Comienza a tener el Teatro de La Abadía hechuras de catedral con tanta Nuria Espert entre sus muros. Si hace un par de años, con La violación de Lucrecia, la vimos a galope por esa bella atrocidad shakesperiana cargada siempre de pasiones eternas, aunque afiladas de un modo distinto con esa espiral tan propia del inglés, nos la encontramos ahora como una pedrada escueta y certera en Incendios, un clásico griego revisitado por Wajdi Mouawad a golpe de exilio y rock and roll; con Roxanne y sus luces rojas explotando como una descarga para romper ese difícil equilibrio que, entre la contención apabullante y el desborde, mantenía la obra hasta ese momento.  Nuria, frágil y abrasadora, sale a escena poseída, sin duda, por algún halo de sabiduría lejana y extrema que resulta inquietante en sus coletazos de penumbra. Solo así puede entenderse su transformación de Lucrecia en Tarquino y el esquizofrénico regreso para ser la violada recién mordida por éste que es ella misma. Toda una espiral de extraña luz que tensa y destensa entre la asfixia, el agotamiento, el poema en entraña y la brutalidad hecha belleza. Extraña luz, sí, como la de ese poema de Celan que comienza “Negra noche de alba…” y que me obliga a mí también, a alzar el puñal de la venganza al que lego mi honor, como mi alma lego al cielo y mi cuerpo a la tierra.

Pero volvamos a Incendios, compleja y tan actual, donde recorre Espert tres generaciones: como Jihane, como Nazira, como Nawal, en una rueda de ira que solo consigue romper esta última tras su muerte y arriesgando la cordura de sus hijos Simon y Jeanne mientras al resto nos deja empotrados en las butacas. Impresiona ese grito al desgarro cuando Nuria/Nawal descubre que su carcelero, su torturador, su violador, el padre de los gemelos, es su propio hijo y todo encaja en un puzle hecho de sangre.

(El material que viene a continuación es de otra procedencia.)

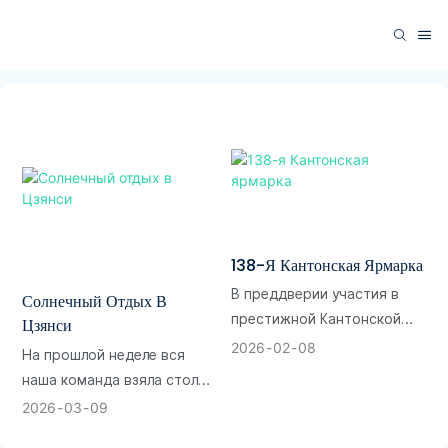
138-Я Кантонская Ярмарка
В преддверии участия в
Солнечный Отдых В
престижной Кантонской
Цзянси
ярмарке команда продаж
2026
02
08
На прошлой неделе вся
фабрики зонтов IdealRain с
наша команда взяла столь
головой погрузилась в
необходимый перерыв от
2026
03
09
тщательный процесс
экранов, электронных
отбора образцов нашей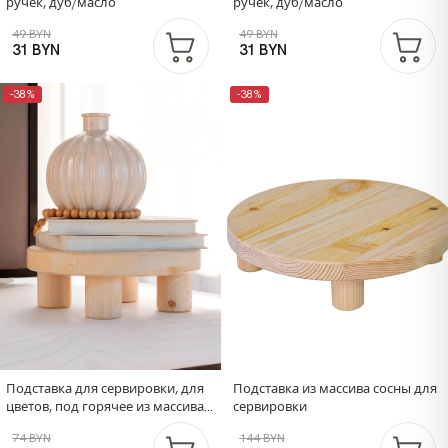
ручек, дуб/масло
ручек, дуб/масло
49 BYN
49 BYN
31 BYN
31 BYN
-38%
-38%
Подставка для сервировки, для
Подставка из массива сосны для
цветов, под горячее из массива
сервировки
сосны
74 BYN
144 BYN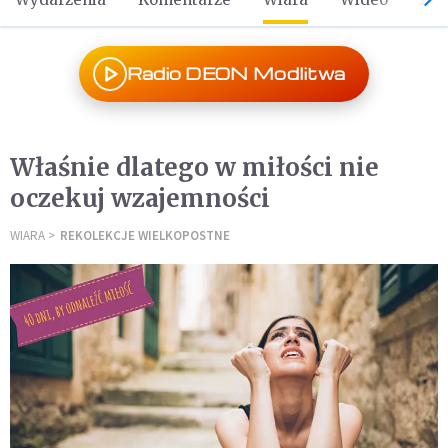
Radio DEON Modlitwa
Właśnie dlatego w miłości nie
oczekuj wzajemności
WIARA
REKOLEKCJE WIELKOPOSTNE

Ad latere. Tengo que confesar que me encuentro a Nuria Espert a menudo, inquieta, cambiando de pared continuamente en casa de Ginés Liébana en ese retrato suyo pintado a la maniera de un Quattrocento exuberante; y que, por contraste, la recuerdo sobria recitando poemas lentos y vibrantes en aquel frío tanatorio, sustituyendo al cura, mientras incineraban a nuestro amigo el arquitecto Fernando Higueras. Fue la mejor de las despedidas aquella oración suya tan pagana de versos. Qué grande es Nuria Espert.